وَلِلْمُطَلَّقَاتِ مَتَاعٌ بِالْمَعْرُوفِ ۖ حَقًّا عَلَى الْمُتَّقِينَ۝٢

Terjemahannya:

Bagi istri-istri yang diceraikan terdapat hak mut‘ah dengan cara yang patut. Demikian ini adalah ketentuan bagi orang-orang yang bertakwa..”
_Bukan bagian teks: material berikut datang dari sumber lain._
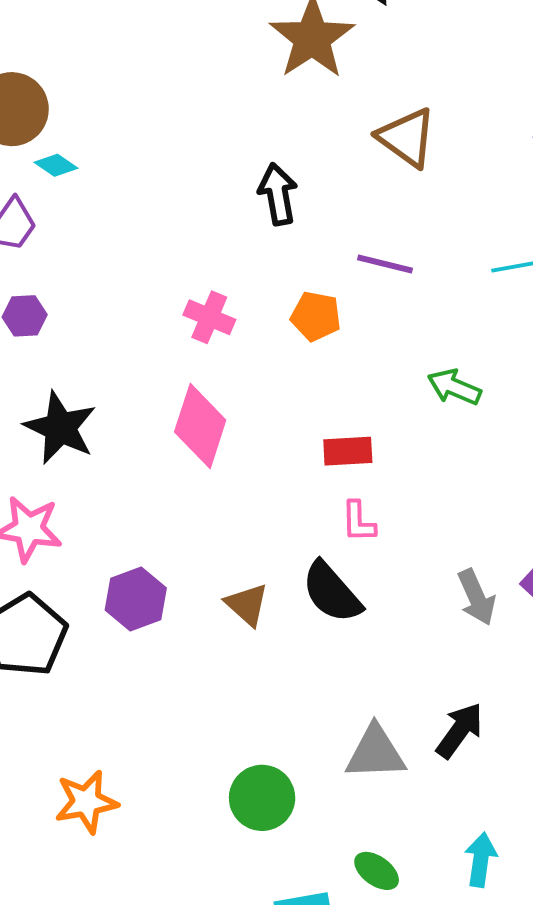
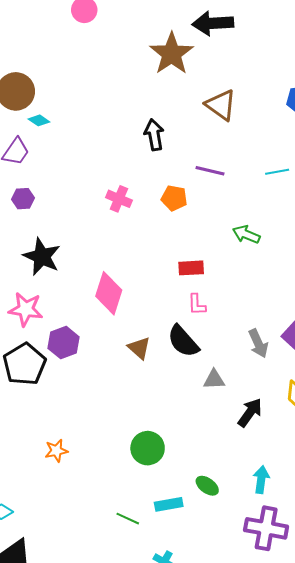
pink diamond: (200, 426) -> (109, 293), moved
purple hexagon: (136, 599) -> (64, 343), moved
gray triangle: (375, 753) -> (214, 380), moved, size x0.7
orange star: (86, 802) -> (56, 451), size x0.7

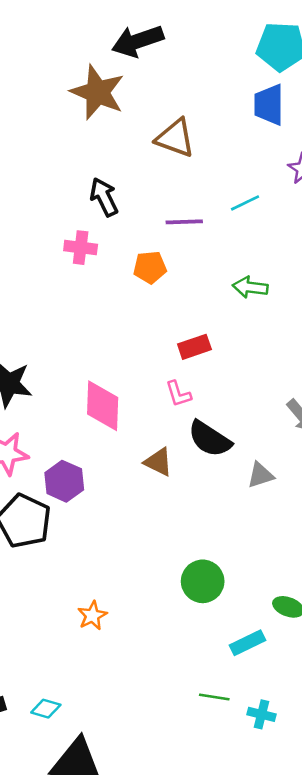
cyan line: (277, 172) -> (245, 203), moved
pink cross: (119, 199) -> (81, 248), moved
pink L-shape: (197, 305) -> (178, 394), moved
green line: (128, 519) -> (214, 697), moved

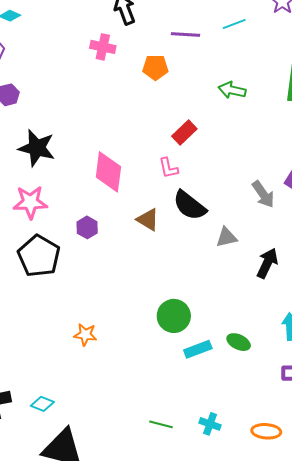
red rectangle: (194, 347) -> (184, 133), turned -30
purple hexagon: (64, 481) -> (87, 227), moved, size x0.7
orange star: (92, 615) -> (85, 335), turned 30
cyan rectangle: (248, 643) -> (198, 349), moved
green line: (214, 697) -> (161, 424), moved

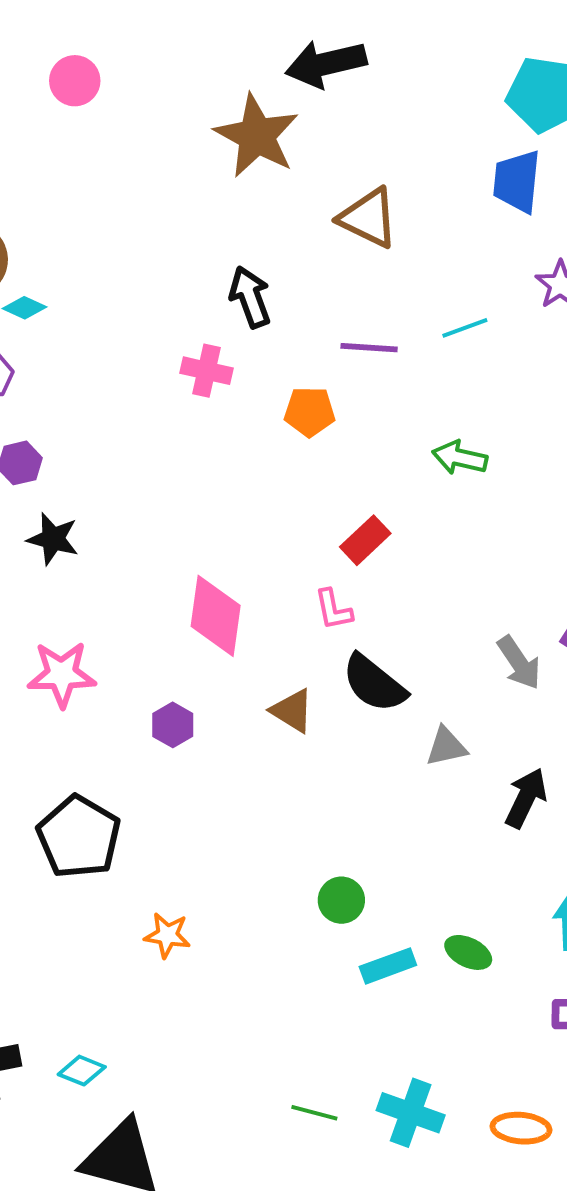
black star: (37, 148) -> (53, 539), moved, size x0.7
black pentagon: (39, 256) -> (79, 837), moved
green circle: (174, 316) -> (341, 900), size x0.7
cyan cross: (210, 424) -> (411, 1113), size x1.5

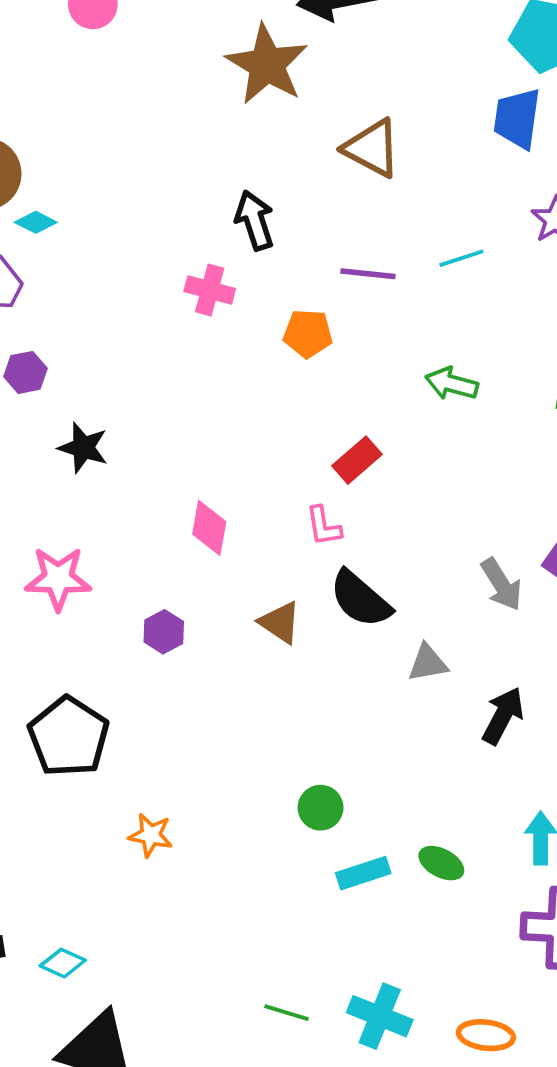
black star: (53, 539) -> (83, 448), moved
pink diamond: (216, 616) -> (209, 528), size x0.7

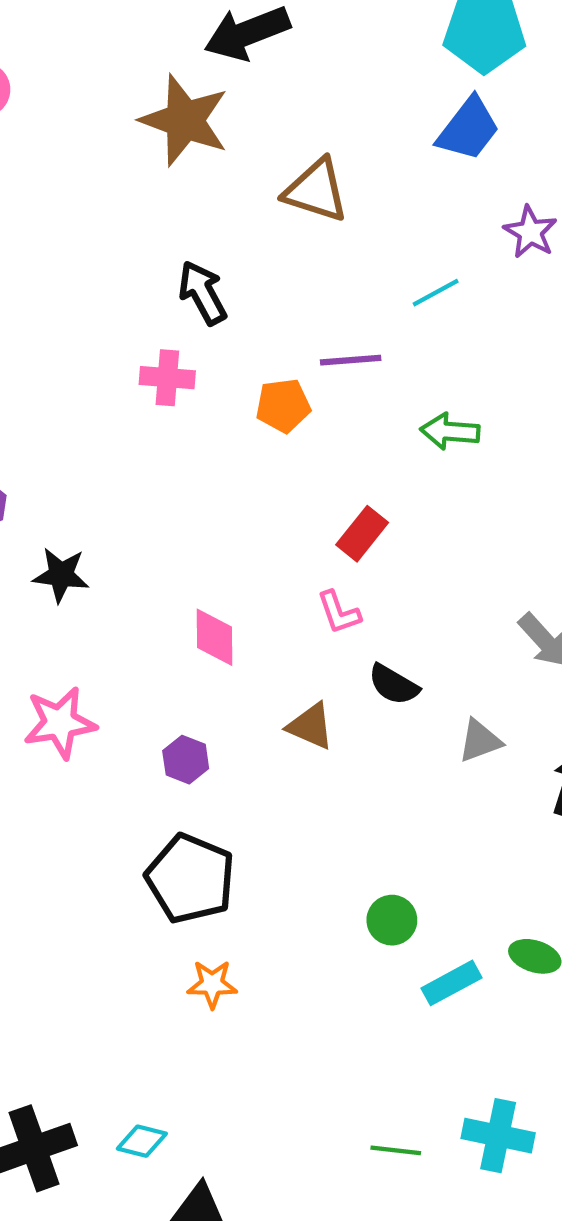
blue trapezoid: (517, 118) -> (468, 129), turned -140
purple line: (368, 274) -> (351, 360), moved
black semicircle: (360, 599) -> (394, 685), size x0.7
black pentagon: (69, 737) -> (190, 879), moved

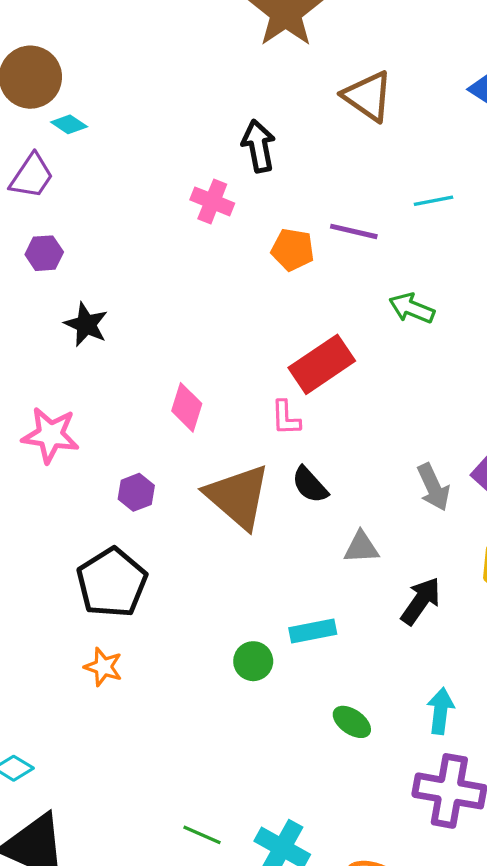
red rectangle: (362, 534) -> (322, 364), size x1.5
brown triangle: (311, 726) -> (238, 497), size x1.8
cyan rectangle: (451, 983) -> (313, 631), moved

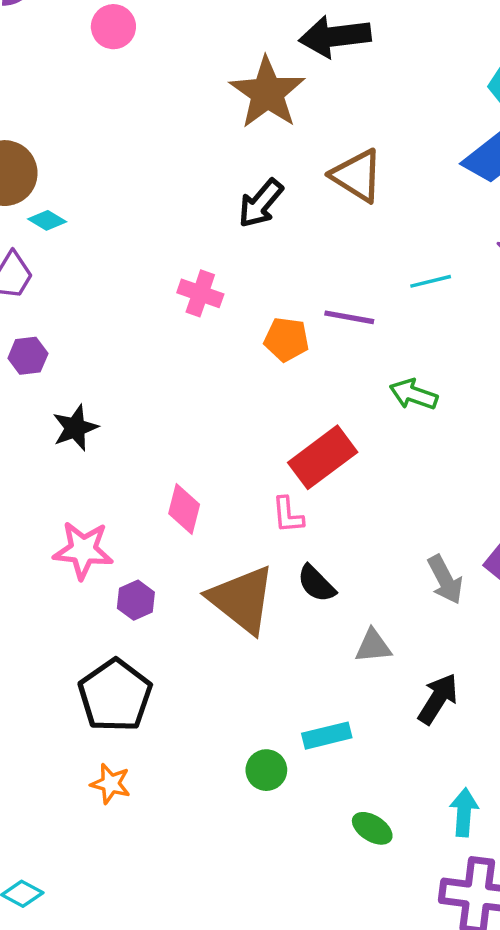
black arrow: (259, 146) -> (261, 203), moved, turned -126
black star: (86, 324) -> (75, 428), turned 30
pink star: (50, 435) -> (83, 550), moved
Frasa حَقًّا عَلَى الْمُتَّقِينَ atau “haqqan ‘alal muttaqin” (sebagai suatu kewajiban bagi orang-orang yang bertakwa) dalam ayat ini menjadi landasan yuridis-teologis yang kuat bahwa mut’ah bukanlah sekadar anjuran, melainkan sebuah kewajiban yang harus ditunaikan sebagai cerminan ketakwaan.

Dasar Hukum Nafkah Iddah

Perintah untuk memberikan nafkah selama masa iddah, khususnya dalam bentuk tempat tinggal, secara jelas termaktub dalam Surat At-Thalaq ayat 6:

لِيُنْفِقْ ذُوْ سَعَةٍ مِّنْ سَعَتِهٖۗ وَمَنْ قُدِرَ عَلَيْهِ رِزْقُهٗ فَلْيُنْفِقْ مِمَّآ اٰتٰىهُ اللّٰهُۗ لَا يُكَلِّفُ

       اللّٰهُ نَفْسًا اِلَّا مَآ اٰتٰىهَاۗ سَيَجْعَلُ اللّٰهُ بَعْدَ عُسْرٍ يُّسْرًاࣖ

Terjemahannya:

Hendaklah orang yang lapang (rezekinya) memberi nafkah menurut kemampuannya, dan orang yang disempitkan rezekinya, hendaklah memberi nafkah dari apa (harta) yang dianugerahkan Allah kepadanya. Allah tidak membebani kepada seseorang melainkan (sesuai) dengan apa yang dianugerahkan Allah kepadanya. Allah kelak akan menganugerahkan kelapangan setelah kesempitan.”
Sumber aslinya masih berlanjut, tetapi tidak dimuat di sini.